In an unusual move, State Department spokesman Richard Boucher issued a statement reflecting US satisfaction at recent moves to address the crisis in Japan’s debt-laden banks and the expanded portfolio of new finance policy chief Heizo Takenaka.

Boucher said that Washington welcomed the "commitment and determination the Koizumi administration has shown to seriously address Japan’s economic problems," Boucher said.

Economy still recovering : Japan

Japan recently left its key economic assessment unchanged in October, but warned a slump in Tokyo stocks and concerns over the US economy cast a shadow over the fragile recovery.

In its monthly report of the economy, the government maintained its assessment for the third consecutive month, saying signs of a "moderate" recovery were observed in some areas.

But the pace of recovery was slowing and the future of the economy remained uncertain, the government said in the report, largely regarded as a verdict on current conditions of the nation’s economy.

"Though we maintained the overall economic assessment, the result was mixed in a tug-of-war between upgrades and downgrades in different areas of the economy," a government official said.

"The economic environment has become more severe than in the previous month thanks to the continued weakness in the domestic stock market and concerns over the US economy, which weighs heavily on the recovery in final demand in Japan," the official conceded.

Japan's trade surplus triples

Japan’s trade surplus with the rest of Asia more than trebled in August, thanks to healthy demand for Japanese steel products, semiconductors and electronic parts, the finance ministry said recently.

Japan’s surplus with the region rose 335.8 percent from a year ago to 382.0 billion yen, increasing for the sixth straight month. Exports soared 17.3 percent to 1,850.7 billion yen while imports sank 1.4 percent to 1,468.7 billion yen.

"Asian demand remained strong. The rise of Asia-bound exports helped expand Japan’s overall exports figure," said Junji Ota, economist at Okasan Research Institute.

Thai economy grows by 5.1

Thailand’s resurgent economy grew 5.1 percent in the second quarter from a year earlier, prompting the government’s economic advisory body recently to lift its full year forecast to up to 4.5 percent.

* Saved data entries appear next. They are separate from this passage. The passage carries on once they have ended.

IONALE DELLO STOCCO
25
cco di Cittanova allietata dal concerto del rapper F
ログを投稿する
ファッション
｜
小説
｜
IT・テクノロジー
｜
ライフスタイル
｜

The National Economic Social Development Board (NESDB) shrugged off the possible impact of rising crude oil prices to revise its gross domestic product (GDP) forecast for 2002 to 4.0-4.5 percent compared with the previous estimate of 3.5-4.0 percent.

Singapore corners 65% of ASEAN's FDI

Singapore took in 65 percent of the $13 billion of foreign direct investment (FDI) in Southeast Asia last year, trade minister George Yeo said recently.

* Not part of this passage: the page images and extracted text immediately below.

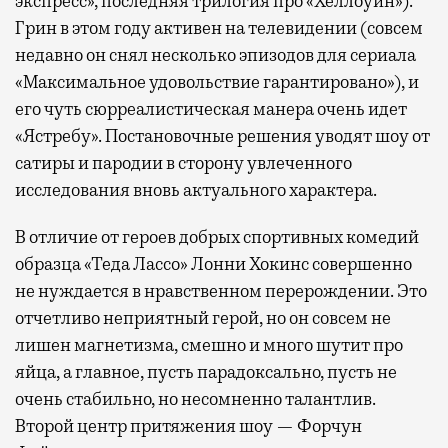
экспресс», последняя трилогия про «Хеллоуин»).
Грин в этом году активен на телевидении (совсем
недавно он снял несколько эпизодов для сериала
«Максимальное удовольствие гарантировано»), и
его чуть сюрреалистическая манера очень идет
«Ястребу». Постановочные решения уводят шоу от
сатиры и пародии в сторону увлеченного
исследования вновь актуального характера.
В отличие от героев добрых спортивных комедий
образца «Теда Лассо» Лонни Хокинс совершенно
не нуждается в нравственном перерождении. Это
отчетливо неприятный герой, но он совсем не
лишен магнетизма, смешно и много шутит про
яйца, а главное, пусть парадоксально, пусть не
очень стабильно, но несомненно талантлив.
Второй центр притяжения шоу — Форчун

The Association of Southeast Asian Nations (ASEAN) secretariat recently announced FDI in the 10 member regional bloc rose by 13.4 percent to $13.06 billion in 2001.

The Association of Southeast Asian Nations (ASEAN) secretariat recently announced FDI in the 10 member regional bloc rose by 13.4 percent to $13.06 billion in 2001.

Speaking in parliament, Yeo said: "Singapore attracted $8.6 billion or 65 percent of the total FDI into ASEAN."

There was no breakdown on where the rest of the investments went, but there have been concerns in ASEAN that the group’s newer and less prosperious members are missing out on the FDI inflows, prompting calls to narrow the development gap.

ASEAN groups 10 nations ranging from Cambodia, Laos, Myanmar and Vietnam to high-tech Singaproe, oil-rich Brunei and other more development member Indonesia, Malaysia, the Philippines and Thailand.

The first four countries are relatively newer members of ASEAN, which has also been losing out investments to emerging power house China. Yeo said fixed asset investments in Singapore’s key manufacturing sector totaled $5.12 billion last year, with a further 1.8 billion last year, with a further 1.8 billion in services sector.